Awalnya ayah saya (H. Sianipar) mengalami gangguan di bagian mulut (rahang atas yang menonjol) sejak 2 thn lalu, tp krn ketidaktahuan kami hanya berobat ke dokter gigi tp tdk pernah jelas & tuntas penanganannya. Shg kemudian diangkat di RSPAD bulan Des’09. Namun krn informasi yg kami terima tdk jlas (tanpa hsl PA yg dijlaskan lgs dsrh sinar saja), kami priksakan ulang di RS penang-malaysia jan’10, skrg sdg dlm prwtn radiasi. krn tiba2 dlm perjalanan wkt smakin membesar kembali, skrg ada prbhn rawatan dgn dtambah kemo disana (info 2/03-2010).

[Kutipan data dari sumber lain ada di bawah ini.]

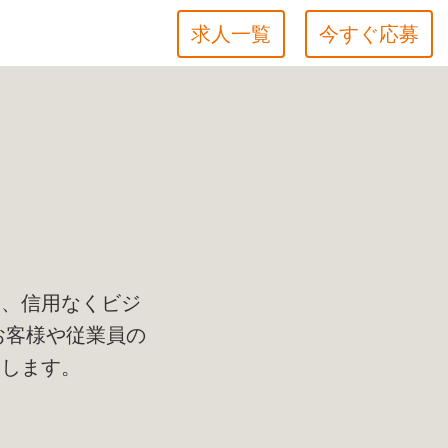
求人一覧
今すぐ応募
て
し、信用なくビジ
お客様や従業員の
束します。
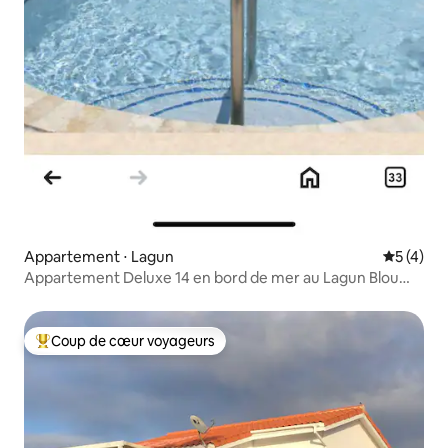
Appartement ⋅ Lagun
Évaluatio
5 (4)
Appartement Deluxe 14 en bord de mer au Lagun Blou
Resort
Coup de cœur voyageurs
Coups de cœur voyageurs les plus appréciés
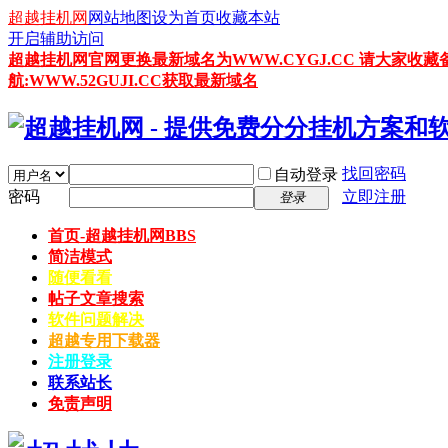
超越挂机网
网站地图
设为首页
收藏本站
开启辅助访问
超越挂机网官网更换最新域名为WWW.CYGJ.CC 请大家收藏
航:WWW.52GUJI.CC获取最新域名
找回密码
自动登录
密码
立即注册
登录
首页-超越挂机网
BBS
简洁模式
随便看看
帖子文章搜索
软件问题解决
超越专用下载器
注册登录
联系站长
免责声明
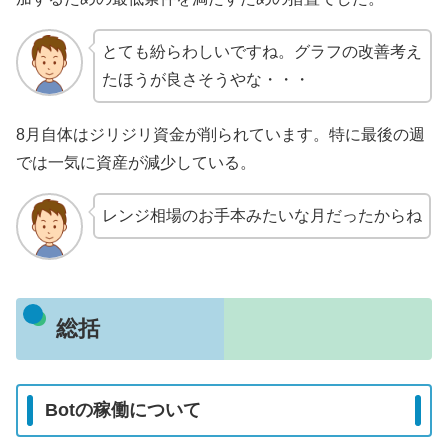
とても紛らわしいですね。グラフの改善考え
たほうが良さそうやな・・・
8月自体はジリジリ資金が削られています。特に最後の週
では一気に資産が減少している。
レンジ相場のお手本みたいな月だったからね
総括
Botの稼働について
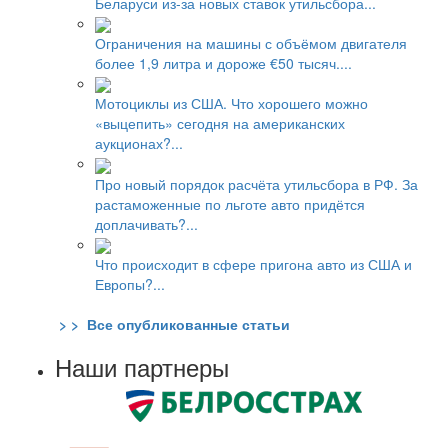
Беларуси из-за новых ставок утильсбора...
Ограничения на машины с объёмом двигателя
более 1,9 литра и дороже €50 тысяч....
Мотоциклы из США. Что хорошего можно
«выцепить» сегодня на американских
аукционах?...
Про новый порядок расчёта утильсбора в РФ. За
растаможенные по льготе авто придётся
доплачивать?...
Что происходит в сфере пригона авто из США и
Европы?...
> > Все опубликованные статьи
Наши партнеры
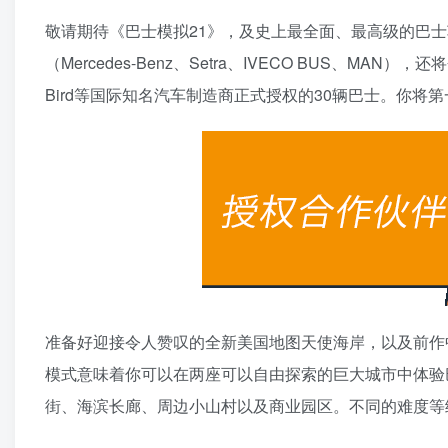
敬请期待《巴士模拟21》，及史上最全面、最高级的巴士
（Mercedes-Benz、Setra、IVECO BUS、MAN），还将会加
Bird等国际知名汽车制造商正式授权的30辆巴士。你
准备好迎接令人赞叹的全新美国地图天使海岸，以及前作
模式意味着你可以在两座可以自由探索的巨大城市中体验
街、海滨长廊、周边小山村以及商业园区。不同的难度等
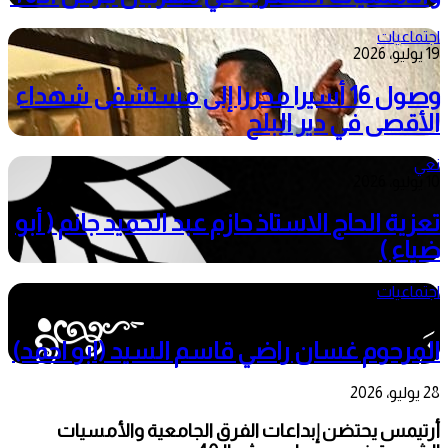
اجتماعيات
19 يوليو، 2026
وصول 16 أسيرا محررا إلى مستشفى شهداء
الأقصى في دير البلح
نعي
10 يوليو، 2026
تعزية الحاج الاستاذ حازم عبد الحميد جانم ( أبو
ضياء )
اجتماعيات
3 يونيو، 2026
المرحوم غسان راضي قاسم السيد (ابو احمد)
28 يوليو، 2026
أرتيمس يحتضن إبداعات الفرق الجامعية والأمسيات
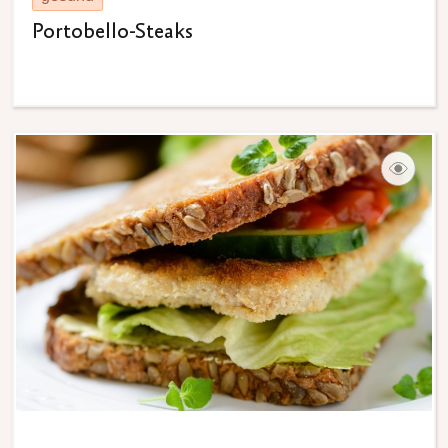
Portobello-Steaks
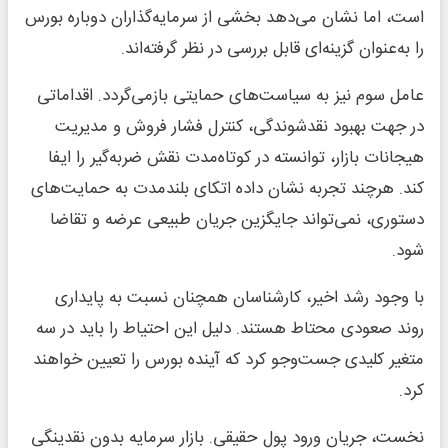
است، اما نشان می‌دهد بخشی از سرمایه‌گذاران دوباره بورس
را به‌عنوان گزینه‌ای قابل بررسی در نظر گرفته‌اند.
عامل سوم نیز به سیاست‌های حمایتی بازمی‌گردد. اقداماتی
در جهت بهبود نقدشوندگی، کنترل فشار فروش و مدیریت
هیجانات بازار، توانسته در کوتاه‌مدت نقش ضربه‌گیر را ایفا
کند. هرچند تجربه نشان داده اتکای بلندمدت به حمایت‌های
دستوری، نمی‌تواند جایگزین جریان طبیعی عرضه و تقاضا
شود.
با وجود رشد اخیر، کارشناسان همچنان نسبت به پایداری
روند صعودی محتاط هستند. دلیل این احتیاط را باید در سه
متغیر کلیدی جست‌وجو کرد که آینده بورس را تعیین خواهند
کرد.
نخست، جریان ورود پول حقیقی. بازار سرمایه بدون نقدینگی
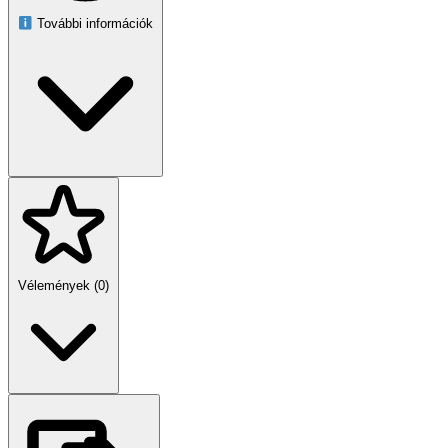
6. platform: 30 x 24,5 x 1,5 cm
További információk
Felső körplatformok: 28,5–29 cm átmérő
Kuckó 1: Ø 30 x 26,5 cm
Kuckó 2: 35 x 35 x 28,5 cm
Peremes ágy: Ø 32 x 9 cm
Függő játék: 14–27 cm rugalmas zsinór, 4,3 cm labda
Színek:
krém, sötétszürke és fehér, hogy illeszkedjen a modern
lakásdekorhoz.
Legfőbb előnyök
Ez a Springos macskafa hosszú órákra lefoglalja kedvencét,
csökkenti a stresszt és támogatja az egészséges karmok kialakulását,
miközben elegáns megjelenésével gazdagítja otthonát.
Vélemények (0)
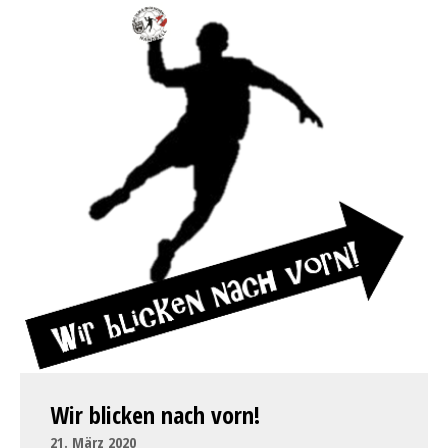
Wir blicken nach vorn!
21. März 2020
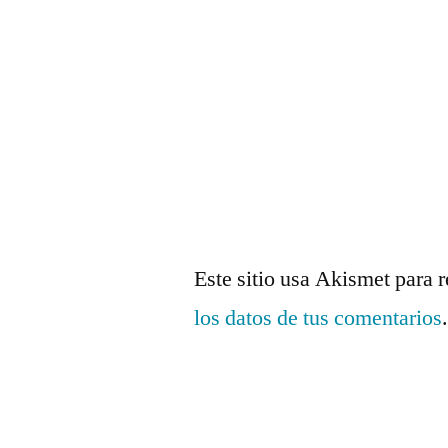
Este sitio usa Akismet para 
los datos de tus comentarios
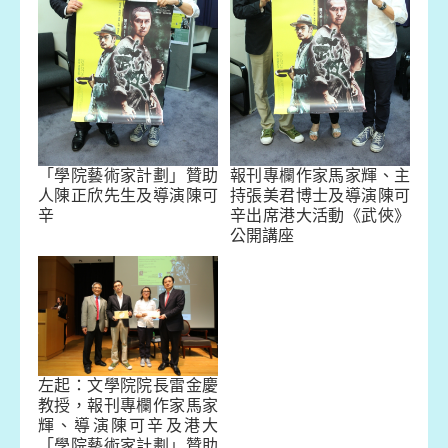
「學院藝術家計劃」贊助
報刊專欄作家馬家輝、主
人陳正欣先生及導演陳可
持張美君博士及導演陳可
辛
辛出席港大活動《武俠》
公開講座
左起：文學院院長雷金慶
教授，報刊專欄作家馬家
輝、導演陳可辛及港大
「學院藝術家計劃」贊助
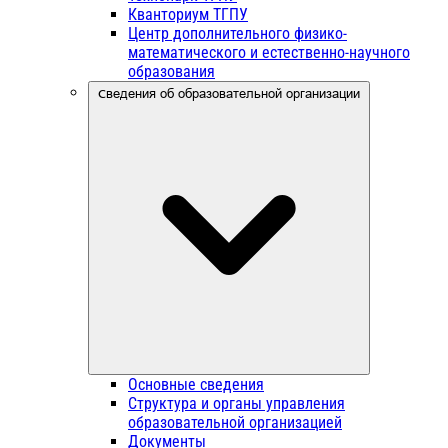
Кванториум ТГПУ
Центр дополнительного физико-
математического и естественно-научного
образования
Сведения об образовательной организации
Основные сведения
Структура и органы управления
образовательной организацией
Документы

Sedangkan ibu saya (Marthalena Siahaan) ketika ct scan di penang ada cairan di paru2, yg slama ini sjak bln mei dkluhkan suka ada serangan spt sulit bernafas (tp bkn sesak nafas lho), yg dlm 5 menit berangsur hilang dan kambuhnya bisa 2-3 bulan sekali saja. sdh dpriksakan di bbrp RS jkt tdk ada petunjuk yg berarti. baru di penang disedot dan diperiksa ternyata divonis Non sel Lung Cancer diagnosa ganas dan stadium lanjut krn sdh berdifusi pada paru, dan sulit dibiopsi benjolannya krn dkt ke jantung. Skrg sdh menjalani 2A (ke-3x) kemotrapi dgn obat Gemzar dan Carboplatyn dgn dr. Noorwaty di RSKD.